Current: cmd_runs_list dumps all local runs with no filtering. Expected: --limit, --status, --flow flags for filtering.

Fix: Add arguments and pass them to the store query.


1.15 Missing --profile Flag on Several Commands

Current: build, runs list, runs show, logs, and config lack --profile. Expected: All commands that could benefit from profile context should accept it.
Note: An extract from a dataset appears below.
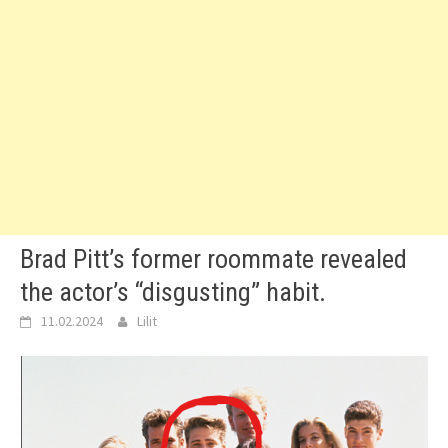
Brad Pitt’s former roommate revealed
the actor’s “disgusting” habit.
11.02.2024
Lilit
Fix: Add --profile to runs, logs, and build subparsers where API URL or local dir resolution applies.


2. Inconsistencies

IssueLocationSeverity
Import ordering mixes stdlib, third-party, and local without consistent groupingcli/main.py lines 1-36Low
_select_option falls through without return when stdin is non-tty and no valid selection is made (infinite loop)cli/main.py line 206Medium
_resolve_app_url can never return None (returns _DEFAULT_APP_URL as fallback) but cmd_login checks for Nonecli/main.py lines 117-148Low
cmd_run decides local vs. remote based solely on api_url being set, not on the flow target formatcli/main.py line 98Medium
deploy requires --flow-name and --flow-version even though this info is inside the artifact zipcli/main.py line 498-499Medium
runs list and runs show don't use tabulate while flows list doescli/main.py lines 167-190 vs 292-324Low
No --profile on runs and logs commandscli/main.pyLow
OAuth callback handler uses class-level mutable state (thread-unsafe for concurrent tests)cli/oauth.py lines 27-28Medium

3. Prioritized Refactoring Roadmap

Phase 1: Critical (Week 1)

  1. Add --version flag: 15 min, high visibility
  2. Fix exit codes: Define ExitCode enum, wrap main() in structured error handler
  3. Fix cmd_logout: Call DagyClient.logout() before deleting local creds
  4. Fix cmd_run remote output: Parse response, display run ID, handle errors
  5. Add subcommand help defaults: runs and flows show their own help

Phase 2: High Value (Week 2)

  1. Add --format json output: Enable CI/CD scripting
  2. Add --verbose / --quiet: Session-level log control
  3. Add whoami command: Identity verification
  4. Improve cmd_login: Decode JWT for email/expiry, display on success
  5. Add token expiry check: Prevent silent auth failures

Phase 3: Polish (Week 3)

  1. Add --dry-run to deploy: Safety for production deployments
  2. Add filtering to runs list: --limit, --status, --flow
  3. Make LocalMetadataStore a context manager: Guaranteed cleanup
  4. Auto-detect flow-name/flow-version from artifact: Reduce required flags
  5. Unify table formatting: Use tabulate consistently across all list/show commands

Phase 4: Hardening (Week 4)

  1. Fix _select_option infinite loop: Add max retry or graceful exit
  2. Fix import ordering: Apply isort rules consistently
  3. Dynamic user-agent: Read version from package metadata
  4. Add --profile to all applicable commands
  5. Thread-safe OAuth handler: Use instance state instead of class-level

4. Testing Requirements

Each refactoring item above should include:

  • Unit tests covering the happy path and at least one error case
  • Integration test updates for any changed CLI argument signatures
  • Snapshot tests for any new --format json output schemas

Target: maintain the existing 90% coverage floor defined in pyproject.toml.


5. Migration & Backward Compatibility

All changes in this plan are additive. No existing flags, commands, or behaviors are removed. Existing scripts that call dagy build, dagy deploy, dagy run, etc. will continue to work unchanged. New flags (--version, --format, --verbose, --dry-run) are optional with sensible defaults.